WHAT IS BEING ASKED: Your answer should be one number: how many lines of the records hold the string "Admin".

PROVIDED RECORDS:
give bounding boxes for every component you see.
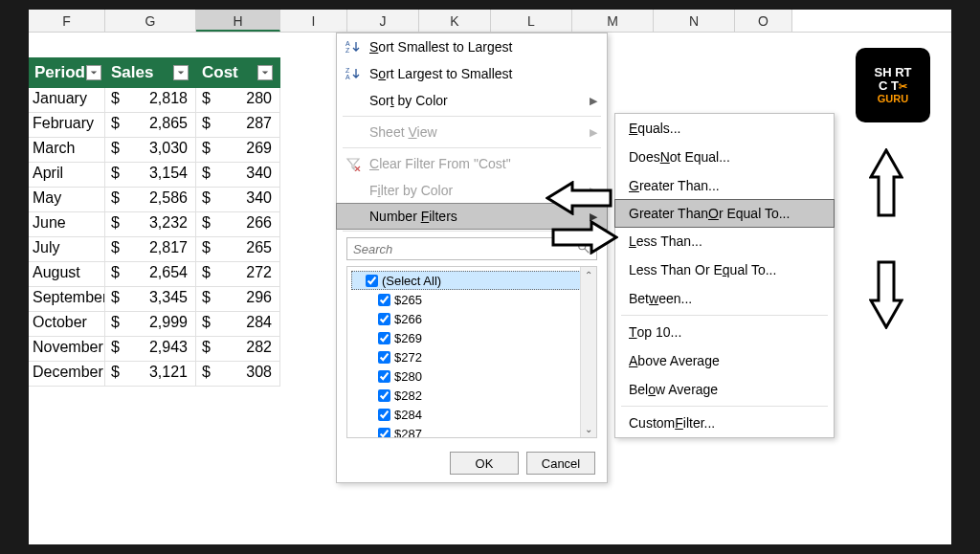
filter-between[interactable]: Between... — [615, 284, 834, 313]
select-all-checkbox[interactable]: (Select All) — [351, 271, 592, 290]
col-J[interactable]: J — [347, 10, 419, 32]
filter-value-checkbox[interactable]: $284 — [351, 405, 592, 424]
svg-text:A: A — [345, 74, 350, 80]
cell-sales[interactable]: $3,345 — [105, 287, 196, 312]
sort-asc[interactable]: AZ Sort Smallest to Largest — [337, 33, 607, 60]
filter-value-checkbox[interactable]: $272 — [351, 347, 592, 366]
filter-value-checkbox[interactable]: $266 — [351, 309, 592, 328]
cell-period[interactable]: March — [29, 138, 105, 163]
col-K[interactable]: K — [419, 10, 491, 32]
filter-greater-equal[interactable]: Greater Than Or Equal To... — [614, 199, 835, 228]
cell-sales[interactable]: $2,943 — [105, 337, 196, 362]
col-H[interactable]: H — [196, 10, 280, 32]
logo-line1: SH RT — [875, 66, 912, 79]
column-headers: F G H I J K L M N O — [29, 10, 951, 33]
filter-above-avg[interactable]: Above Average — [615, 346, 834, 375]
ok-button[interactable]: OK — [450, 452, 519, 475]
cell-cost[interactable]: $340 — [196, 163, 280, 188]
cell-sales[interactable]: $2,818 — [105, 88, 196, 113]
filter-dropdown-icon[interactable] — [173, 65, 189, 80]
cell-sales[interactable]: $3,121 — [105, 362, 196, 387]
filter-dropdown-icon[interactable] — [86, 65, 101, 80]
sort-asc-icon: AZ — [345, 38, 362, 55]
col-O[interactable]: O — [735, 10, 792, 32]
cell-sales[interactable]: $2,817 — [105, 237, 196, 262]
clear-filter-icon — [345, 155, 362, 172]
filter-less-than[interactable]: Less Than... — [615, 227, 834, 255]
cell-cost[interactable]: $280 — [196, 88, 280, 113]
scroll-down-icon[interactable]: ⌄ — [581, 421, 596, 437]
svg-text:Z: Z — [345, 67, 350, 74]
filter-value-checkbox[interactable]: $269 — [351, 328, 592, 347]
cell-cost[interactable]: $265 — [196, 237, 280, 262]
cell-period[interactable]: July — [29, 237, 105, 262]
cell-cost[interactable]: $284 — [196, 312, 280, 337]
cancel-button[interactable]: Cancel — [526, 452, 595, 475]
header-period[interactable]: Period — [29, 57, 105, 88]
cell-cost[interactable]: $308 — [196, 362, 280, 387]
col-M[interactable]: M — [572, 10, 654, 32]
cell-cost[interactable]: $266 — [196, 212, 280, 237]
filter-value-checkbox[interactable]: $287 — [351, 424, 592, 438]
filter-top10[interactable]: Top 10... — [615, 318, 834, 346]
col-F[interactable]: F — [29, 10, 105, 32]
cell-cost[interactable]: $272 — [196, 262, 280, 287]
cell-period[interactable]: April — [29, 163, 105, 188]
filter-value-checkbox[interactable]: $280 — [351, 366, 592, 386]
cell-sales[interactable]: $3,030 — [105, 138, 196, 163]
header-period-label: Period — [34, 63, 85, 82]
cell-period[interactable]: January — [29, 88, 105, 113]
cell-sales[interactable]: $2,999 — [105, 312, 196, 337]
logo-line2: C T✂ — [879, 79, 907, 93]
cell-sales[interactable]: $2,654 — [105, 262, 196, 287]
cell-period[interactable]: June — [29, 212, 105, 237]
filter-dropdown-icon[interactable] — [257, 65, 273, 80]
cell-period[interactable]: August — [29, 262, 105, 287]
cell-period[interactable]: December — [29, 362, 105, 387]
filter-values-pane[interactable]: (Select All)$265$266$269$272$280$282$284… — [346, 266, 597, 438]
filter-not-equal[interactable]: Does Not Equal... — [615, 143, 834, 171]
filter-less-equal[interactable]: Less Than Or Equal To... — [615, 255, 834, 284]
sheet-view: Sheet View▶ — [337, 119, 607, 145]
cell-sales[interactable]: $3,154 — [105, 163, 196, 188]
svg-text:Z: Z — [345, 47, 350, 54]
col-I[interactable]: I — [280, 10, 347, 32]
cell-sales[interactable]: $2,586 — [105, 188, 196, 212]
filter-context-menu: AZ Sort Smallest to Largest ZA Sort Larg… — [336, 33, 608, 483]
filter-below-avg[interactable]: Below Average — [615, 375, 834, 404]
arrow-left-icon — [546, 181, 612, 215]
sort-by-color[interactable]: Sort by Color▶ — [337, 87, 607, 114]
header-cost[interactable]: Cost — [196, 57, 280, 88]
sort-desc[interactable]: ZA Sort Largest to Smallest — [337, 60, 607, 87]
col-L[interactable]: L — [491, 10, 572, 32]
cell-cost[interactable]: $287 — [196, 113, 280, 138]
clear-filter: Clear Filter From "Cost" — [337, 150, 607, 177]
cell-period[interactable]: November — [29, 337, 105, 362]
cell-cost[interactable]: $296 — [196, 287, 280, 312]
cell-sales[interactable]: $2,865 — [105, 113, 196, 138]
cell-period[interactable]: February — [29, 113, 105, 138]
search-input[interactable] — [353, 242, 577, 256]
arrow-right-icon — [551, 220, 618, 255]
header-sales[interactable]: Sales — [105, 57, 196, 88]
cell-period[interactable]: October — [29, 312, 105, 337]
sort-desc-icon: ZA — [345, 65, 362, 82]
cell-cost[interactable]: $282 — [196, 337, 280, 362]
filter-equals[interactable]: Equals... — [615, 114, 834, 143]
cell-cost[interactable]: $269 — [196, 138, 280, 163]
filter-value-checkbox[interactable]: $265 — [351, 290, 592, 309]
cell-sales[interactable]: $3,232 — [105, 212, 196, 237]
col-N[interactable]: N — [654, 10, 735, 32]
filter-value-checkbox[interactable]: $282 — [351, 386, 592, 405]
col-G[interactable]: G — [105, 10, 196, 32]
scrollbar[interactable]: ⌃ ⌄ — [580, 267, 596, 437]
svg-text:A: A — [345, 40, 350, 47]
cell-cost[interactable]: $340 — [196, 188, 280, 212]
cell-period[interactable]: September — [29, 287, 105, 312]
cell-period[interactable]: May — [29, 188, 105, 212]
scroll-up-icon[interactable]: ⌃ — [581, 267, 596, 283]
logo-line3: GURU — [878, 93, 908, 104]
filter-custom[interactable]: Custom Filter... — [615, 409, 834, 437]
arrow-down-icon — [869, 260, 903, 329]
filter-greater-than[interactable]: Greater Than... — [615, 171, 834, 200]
---
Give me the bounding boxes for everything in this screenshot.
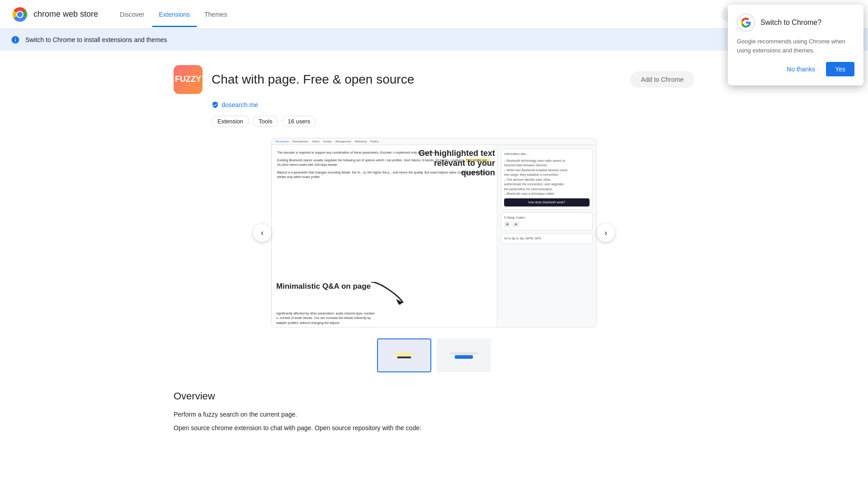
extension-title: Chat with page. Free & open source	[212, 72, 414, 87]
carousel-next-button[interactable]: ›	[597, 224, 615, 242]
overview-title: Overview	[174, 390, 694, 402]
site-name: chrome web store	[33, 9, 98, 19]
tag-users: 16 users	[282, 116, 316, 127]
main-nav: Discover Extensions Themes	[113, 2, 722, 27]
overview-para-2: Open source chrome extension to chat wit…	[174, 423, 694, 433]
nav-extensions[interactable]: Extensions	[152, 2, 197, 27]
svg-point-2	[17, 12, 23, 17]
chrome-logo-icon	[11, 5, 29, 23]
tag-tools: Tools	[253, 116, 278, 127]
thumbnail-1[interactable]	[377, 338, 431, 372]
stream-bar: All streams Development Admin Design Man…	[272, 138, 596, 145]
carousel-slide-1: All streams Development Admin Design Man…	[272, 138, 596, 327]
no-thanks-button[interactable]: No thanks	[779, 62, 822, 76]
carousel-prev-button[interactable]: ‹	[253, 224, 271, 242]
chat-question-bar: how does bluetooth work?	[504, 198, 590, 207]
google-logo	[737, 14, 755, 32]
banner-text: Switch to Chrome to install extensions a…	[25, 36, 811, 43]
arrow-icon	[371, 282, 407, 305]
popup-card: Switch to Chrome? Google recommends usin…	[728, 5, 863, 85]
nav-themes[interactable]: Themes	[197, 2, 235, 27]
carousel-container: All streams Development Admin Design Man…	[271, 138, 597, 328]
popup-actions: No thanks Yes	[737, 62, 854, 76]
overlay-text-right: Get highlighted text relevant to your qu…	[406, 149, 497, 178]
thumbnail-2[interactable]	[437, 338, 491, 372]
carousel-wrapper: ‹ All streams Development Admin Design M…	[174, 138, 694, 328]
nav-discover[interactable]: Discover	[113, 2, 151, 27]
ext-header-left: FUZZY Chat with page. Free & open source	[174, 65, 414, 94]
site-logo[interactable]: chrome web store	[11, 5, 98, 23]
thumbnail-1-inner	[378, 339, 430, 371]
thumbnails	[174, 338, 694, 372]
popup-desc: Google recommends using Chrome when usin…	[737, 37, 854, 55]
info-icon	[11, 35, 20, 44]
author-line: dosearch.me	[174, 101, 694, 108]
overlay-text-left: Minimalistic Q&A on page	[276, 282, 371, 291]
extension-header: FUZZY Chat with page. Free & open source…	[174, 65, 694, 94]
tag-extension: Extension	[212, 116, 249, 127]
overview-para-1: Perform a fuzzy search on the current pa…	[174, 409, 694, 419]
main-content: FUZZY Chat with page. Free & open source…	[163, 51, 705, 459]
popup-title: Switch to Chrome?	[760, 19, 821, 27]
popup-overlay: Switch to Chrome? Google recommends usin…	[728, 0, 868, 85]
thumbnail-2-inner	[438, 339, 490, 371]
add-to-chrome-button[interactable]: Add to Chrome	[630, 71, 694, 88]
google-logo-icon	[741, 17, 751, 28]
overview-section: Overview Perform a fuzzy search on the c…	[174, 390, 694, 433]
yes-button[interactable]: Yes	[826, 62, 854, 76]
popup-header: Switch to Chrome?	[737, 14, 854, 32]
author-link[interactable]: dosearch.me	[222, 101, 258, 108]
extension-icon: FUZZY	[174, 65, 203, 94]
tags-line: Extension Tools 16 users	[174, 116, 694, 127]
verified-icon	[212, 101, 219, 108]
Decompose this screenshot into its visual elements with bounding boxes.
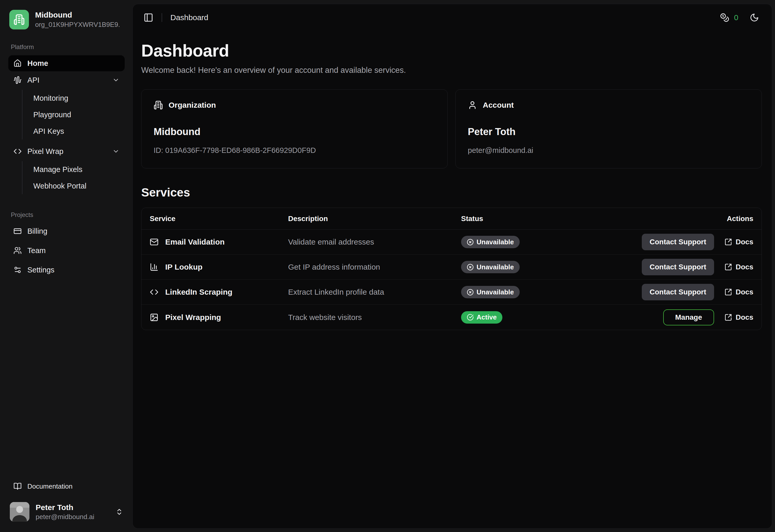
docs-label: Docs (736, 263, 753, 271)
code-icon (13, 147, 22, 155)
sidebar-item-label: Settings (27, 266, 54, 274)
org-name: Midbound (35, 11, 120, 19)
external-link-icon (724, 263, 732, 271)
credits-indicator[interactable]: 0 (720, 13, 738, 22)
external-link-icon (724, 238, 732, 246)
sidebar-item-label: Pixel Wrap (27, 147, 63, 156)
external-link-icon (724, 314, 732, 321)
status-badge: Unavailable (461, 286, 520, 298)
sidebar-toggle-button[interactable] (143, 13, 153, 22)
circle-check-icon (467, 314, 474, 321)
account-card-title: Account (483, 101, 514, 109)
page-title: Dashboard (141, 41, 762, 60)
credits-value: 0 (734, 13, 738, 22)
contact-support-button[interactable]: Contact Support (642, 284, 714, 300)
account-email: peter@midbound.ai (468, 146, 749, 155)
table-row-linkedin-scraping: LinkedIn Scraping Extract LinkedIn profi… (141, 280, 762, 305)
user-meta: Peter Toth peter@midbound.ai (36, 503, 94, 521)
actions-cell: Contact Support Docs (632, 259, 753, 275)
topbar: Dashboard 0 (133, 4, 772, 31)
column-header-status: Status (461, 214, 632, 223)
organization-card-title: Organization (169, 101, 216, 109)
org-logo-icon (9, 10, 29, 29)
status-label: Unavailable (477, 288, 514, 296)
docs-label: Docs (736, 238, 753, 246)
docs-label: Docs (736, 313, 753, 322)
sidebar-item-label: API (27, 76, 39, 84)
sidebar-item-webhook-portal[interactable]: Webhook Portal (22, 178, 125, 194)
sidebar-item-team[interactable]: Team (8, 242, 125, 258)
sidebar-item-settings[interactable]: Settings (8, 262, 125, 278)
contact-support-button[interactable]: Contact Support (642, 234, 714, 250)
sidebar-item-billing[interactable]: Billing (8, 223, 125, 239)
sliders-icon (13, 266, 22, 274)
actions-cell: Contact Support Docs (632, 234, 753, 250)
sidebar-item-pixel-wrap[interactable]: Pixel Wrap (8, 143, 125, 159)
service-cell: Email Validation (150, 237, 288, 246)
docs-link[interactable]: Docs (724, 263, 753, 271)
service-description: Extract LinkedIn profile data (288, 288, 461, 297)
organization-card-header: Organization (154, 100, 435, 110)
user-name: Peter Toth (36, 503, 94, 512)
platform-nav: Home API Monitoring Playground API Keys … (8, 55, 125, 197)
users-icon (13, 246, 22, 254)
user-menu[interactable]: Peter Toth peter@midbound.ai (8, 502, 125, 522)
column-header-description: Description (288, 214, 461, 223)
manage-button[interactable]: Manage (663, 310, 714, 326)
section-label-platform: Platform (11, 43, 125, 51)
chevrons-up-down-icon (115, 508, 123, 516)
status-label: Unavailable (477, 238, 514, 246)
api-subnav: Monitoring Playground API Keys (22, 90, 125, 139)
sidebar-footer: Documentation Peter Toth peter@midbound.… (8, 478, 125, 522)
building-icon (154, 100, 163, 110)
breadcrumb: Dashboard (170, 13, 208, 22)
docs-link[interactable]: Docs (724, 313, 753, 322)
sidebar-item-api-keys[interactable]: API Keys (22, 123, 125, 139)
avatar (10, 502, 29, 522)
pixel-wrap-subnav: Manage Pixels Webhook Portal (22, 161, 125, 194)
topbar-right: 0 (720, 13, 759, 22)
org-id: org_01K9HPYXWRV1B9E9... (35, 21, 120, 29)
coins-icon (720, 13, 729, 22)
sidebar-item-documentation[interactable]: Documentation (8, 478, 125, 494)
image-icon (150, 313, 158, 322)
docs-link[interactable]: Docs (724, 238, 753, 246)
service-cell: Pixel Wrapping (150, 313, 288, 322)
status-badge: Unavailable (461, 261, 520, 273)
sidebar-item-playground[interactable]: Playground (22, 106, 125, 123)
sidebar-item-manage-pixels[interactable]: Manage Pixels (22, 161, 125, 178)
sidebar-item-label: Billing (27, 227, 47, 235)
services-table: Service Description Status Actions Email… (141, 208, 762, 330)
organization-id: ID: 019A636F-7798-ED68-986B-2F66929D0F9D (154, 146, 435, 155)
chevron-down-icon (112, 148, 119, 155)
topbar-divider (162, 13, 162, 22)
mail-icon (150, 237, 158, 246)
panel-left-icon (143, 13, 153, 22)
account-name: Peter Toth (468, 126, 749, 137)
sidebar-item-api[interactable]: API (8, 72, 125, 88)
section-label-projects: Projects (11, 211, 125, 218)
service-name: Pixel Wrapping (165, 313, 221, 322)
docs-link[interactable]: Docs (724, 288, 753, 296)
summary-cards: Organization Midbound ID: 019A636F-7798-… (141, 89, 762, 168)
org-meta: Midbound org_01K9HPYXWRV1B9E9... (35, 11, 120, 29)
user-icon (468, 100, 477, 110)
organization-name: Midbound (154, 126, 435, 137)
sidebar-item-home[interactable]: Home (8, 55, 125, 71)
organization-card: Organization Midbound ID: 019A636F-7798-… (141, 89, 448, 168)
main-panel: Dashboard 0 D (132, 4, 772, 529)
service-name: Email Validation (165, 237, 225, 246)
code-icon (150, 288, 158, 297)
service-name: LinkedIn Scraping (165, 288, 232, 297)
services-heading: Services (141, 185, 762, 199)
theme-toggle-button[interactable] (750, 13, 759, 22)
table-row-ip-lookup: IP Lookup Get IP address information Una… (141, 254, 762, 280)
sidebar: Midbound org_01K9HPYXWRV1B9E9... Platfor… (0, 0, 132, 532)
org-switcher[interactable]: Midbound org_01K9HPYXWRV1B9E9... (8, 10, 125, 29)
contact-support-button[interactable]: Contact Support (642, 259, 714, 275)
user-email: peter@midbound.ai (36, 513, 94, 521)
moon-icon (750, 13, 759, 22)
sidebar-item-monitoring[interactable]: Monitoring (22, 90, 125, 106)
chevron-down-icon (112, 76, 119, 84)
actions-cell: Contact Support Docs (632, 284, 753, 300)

TASK RESULT: 4